Looks like we’ve lost 24 observations.

``````> nrow(step2)
[1] 4216
``````

When we sort by deaths and inspect the output from `step1` in the RStudio data viewer, we find the disappearing observations in Norway. There are 24 days where there were cases recorded but no deaths.

Still, there’s nothing to suggest we’d generate a graph where 400 people die for every 100 confirmed COVID cases.

Next, we apply the next operation in the original poster’s `dplyr` pipeline and count the rows.

step2 %>% filter(deaths>0, cases>0) -> step3 nrow(step3)

Hmm… we’ve lost over 980 rows of data now.

``````> nrow(step3)
[1] 3231
``````

At this point, the code is throwing valid data away, which is going to skew the results. Why? COVID case and death counts are notorious for data corrections over time, so sometimes governments will report negative cases or deaths to correct past over-reporting errors.

Sure enough, our data includes rows with negative values.

Wow! one country reported -348,846 cases in one day. That’s a major correction.

Inspecting the data again, we see that France is the culprit here. If we were a more serious observation with this data, the researcher would be obligated to assess the validity of by doing things as reviewing news reports about case COVID reporting corrections in France during 2021.

Now, when the original code uses `mutate()` to calculate death rates, it does not aggregate over `countriesAndTerritories` or `year`.

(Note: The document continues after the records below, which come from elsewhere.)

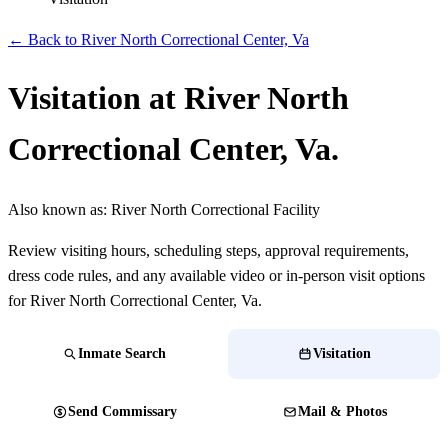
← Back to River North Correctional Center, Va
Visitation at River North
Correctional Center, Va.
Also known as:
River North Correctional Facility
Review visiting hours, scheduling steps, approval requirements,
dress code rules, and any available video or in-person visit options
for River North Correctional Center, Va.
Inmate Search
Visitation
Send Commissary
Mail & Photos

``````step3 %>%  mutate(d =(deaths*100)/cases) -> step4
``````

Therefore, when the code uses `ggplot()` with `geom(stat = "identity")` the y axis uses the values ​​of the individual observations, 3,231 at this point, and produces unexpected results.

## Corrected Version of Original Poster’s Chart

Here is the code that correctly analyzes the data, using the five countries selected by the original poster.

``````countryList <- c("France","Italy","Norway","Sweeden","Finland")
data %>%
filter(countriesAndTerritories %in% countryList) %>%
group_by(countriesAndTerritories,year) %>%
summarise(cases = sum(cases,na.rm=TRUE),
deaths = sum(deaths,na.rm=TRUE)) %>%
mutate(deathRate = deaths / (cases / 100)) -> summedData

# plot the results

ggplot(data = summedData,
aes(x=countriesAndTerritories, y=deathRate, fill=as.factor(year)))+
geom_bar(position = "dodge", stat = "identity")+
labs(x="Countries",y="Deaths Per 100 Cases", fill="year")+
ggtitle("Number of Deaths per 100 confirmed cases in each year")
``````

…and the output, which has death rates between 1 and 3.5%.

Note that the data frame used to generate the chart has only

## Conclusions

First, it’s important to understand the details of the data we’re analyzing, especially when there are plenty of outside references such as worldwide COVID death rates.

Second, it’s important to understand what are valid observations in a data set, such as whether it’s reasonable for a data correction like the one France made in May 2021.

Finally, it’s important to conduct a face validity analysis of the results. Is it realistic to expect 400 people to die for every 100 confirmed COVID cases? For a disease with a worldwide death rate between 1 and 4%, probably not.